Continuing efforts, approaching vote
After reading the report, alumni started a petition in favor of continuing WNY and have collected 750 signatures from students, faculty and several notable alumni. Sykes noted that most students have been shocked to hear that the Program may be discontinued. “They cannot believe that there is even a consideration of getting rid of what they had taken as a future Williams institution,” he said. He added that many underclassmen spoke of WNY as a factor while considering attending the College, and that tour guides report WNY as holding strong appeal to prospective students.
Though students’ request to speak at the faculty meeting was denied due to time constraints, alumni of the Program intend to distribute a letter for faculty to read before the vote. Alumni questioned whether their petition will hold weight with faculty and have urged students in favor of WNY to speak with their professors. “Ultimately, it’s the faculty who decide, but very few of them have a personal stake in the Program,” Sykes explained. “The Committee’s report will have a significant role, so we have to convince them that the report is not wholly accurate.”
Beiner added that had it not been for Jackall, WNY participants would have never been told about the report or the imminent vote. “If one committee can do this and produce such a biased report, it shows it clearly doesn’t have the students’ best concern in mind.”
While the final vote is set for this afternoon, President Schapiro or Dean of the Faculty Bill Wagner hold the authority to postpone a vote if they feel the debate has been insufficient.
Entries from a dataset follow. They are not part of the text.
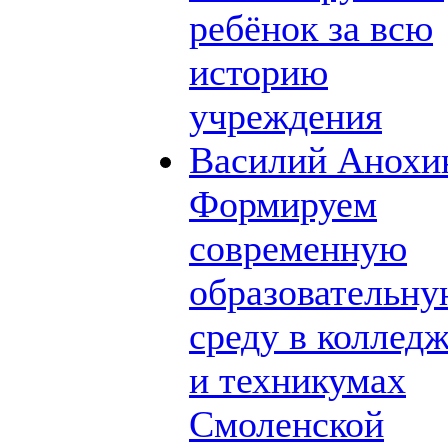
ребёнок за всю
историю
учреждения
Василий Анохи
Формируем
современную
образовательн
среду в коллед
и техникумах
Смоленской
Waters noted the need for a prompt decision, given the time and effort required to arrange new directors and plan other details for the Program.
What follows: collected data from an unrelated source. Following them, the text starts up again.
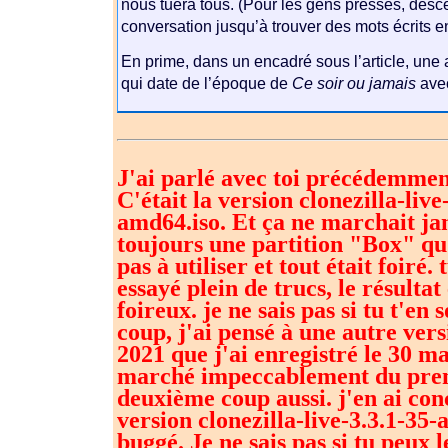
nous tuera tous. (Pour les gens pressés, desc
conversation jusqu’à trouver des mots écrits en
En prime, dans un encadré sous l’article, une 
qui date de l’époque de
Ce soir ou jamais
avec
J'ai parlé avec toi précédemment
C'était la version clonezilla-live
amd64.iso. Et ça ne marchait jam
toujours une partition "Box" qu'
pas à utiliser et tout était foiré. 
essayé plein de trucs, le résultat
foireux. je ne sais pas si tu t'en
coup, j'ai pensé à une autre vers
2021 que j'ai enregistré le 30 ma
marché impeccablement du prem
deuxième coup aussi. j'en ai con
version clonezilla-live-3.3.1-35-
buggé. Je ne sais pas si tu peux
If the faculty votes to continue WNY, Wagner will appoint a new committee to design the reforms needed to improve the Program. “If we’re going to invest the money to make it permanent, it’ll have to work,” Waters said. “People will have to think about these issues, and the President would appoint a new director and work with the formed group to make changes.”
Schapiro said he did not know which outcome to expect. “I think we are ready to have a very interesting and serious, informed discussion on what is on the board,” he said. “I myself have mixed feelings about it.”